There is known a semiconductor device manufacturing process for forming a thin film having a multilayer structure on a wafer by sequentially performing various thin film processes (e.g., film formation, modification, heat treatment, etching and the like) on a semiconductor wafer (hereinafter, referred to as “wafer”).
Such semiconductor devices manufacturing process can be realized by a processing system having a cluster structure in which a plurality of processes can be consecutively performed by connecting a plurality of processing chambers to a single common transfer chamber. There is suggested a transfer method for sequentially transferring a wafer to processing chambers in the processing system configured as described above (see, e.g., Patent Document 1).
In order to consecutively and effectively perform desired processes in the processing chambers, it is preferable to effectively transfer the wafer. Therefore, in the above processing system, a transfer robot having two arms may be used to effectively transfer a plurality of wafers. Each of the two arms of the transfer robot is provided with a pick for holding a wafer. One pick holds and transfers an unprocessed wafer to a processing chamber. The other pick holds and transfers a processed wafer that has been subjected to a predetermined process in the transfer chamber to a next processing chamber. By holding a wafer on each of the two picks of the transfer robot, the wafer can be transferred more effectively compared to the case of using a transfer robot having one arm.
Patent Document 1: Japanese Patent Application Publication No. 2004-119635
However, a processed wafer unloaded from a heat treatment chamber for performing heat treatment on a wafer has a high temperature. Therefore, in order to hold the processed wafer unloaded from the heat treatment chamber, the two arms (including the picks) need to be made of a material that can withstand a high temperature.
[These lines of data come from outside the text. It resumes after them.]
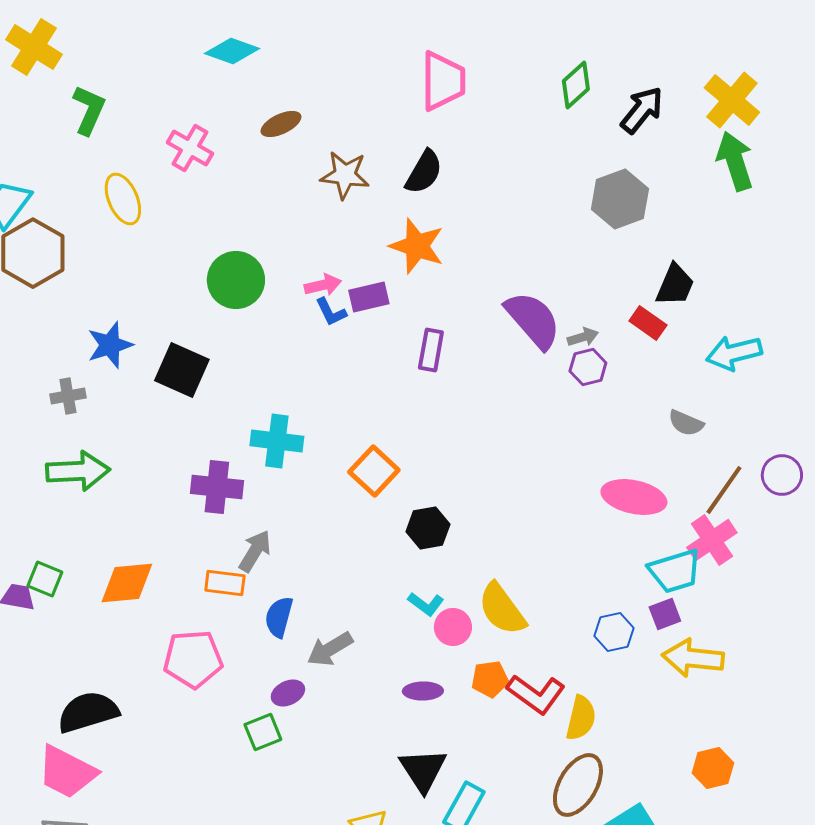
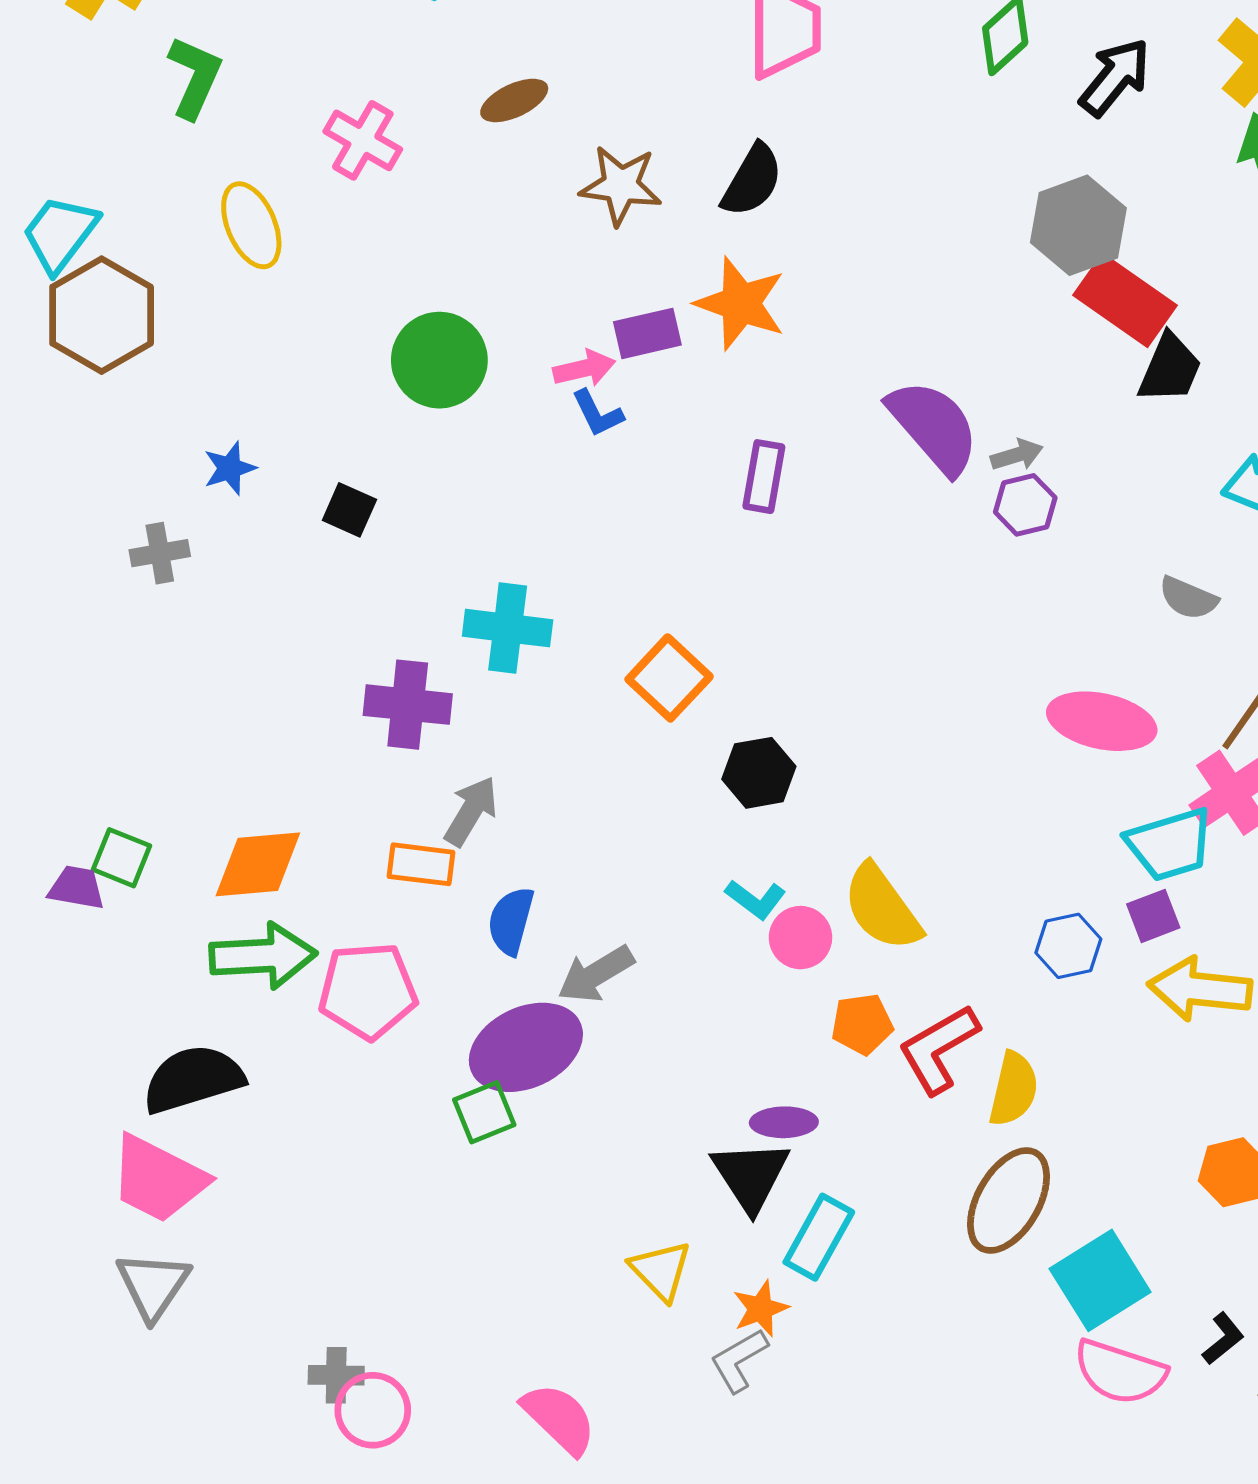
purple rectangle: (369, 297) -> (647, 333), moved
red rectangle: (648, 323) -> (1125, 300), moved, size x1.6
blue star: (110, 345) -> (230, 468), size x0.7
black square: (182, 370) -> (349, 510), size x0.6
green arrow: (78, 471) -> (263, 956), moved
purple ellipse: (423, 691) -> (784, 1122), moved
purple ellipse: (288, 693) -> (526, 1047), size x2.0
red L-shape: (536, 694) -> (939, 1049), turned 114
Especially, when functions of the arms are fixed, the amount of heat applied to one arm is different from the amount of heat applied to the other arm. For example, when one arm has a function of transferring a wafer before processing (hereinafter, referred to as “unprocessed wafer”) and the other arm has a function of transferring a wafer after processing (hereinafter, referred to as “processed wafer”), a peak of a temperature of the arm for transferring the processed wafer is higher than that of a temperature of the arm for transferring the unprocessed wafer. As a result, it is difficult to distribute the amount of heat received during the wafer transfer to both arms, and the arm for transferring the processed wafer deteriorates faster than the arm for transferring the unprocessed wafer.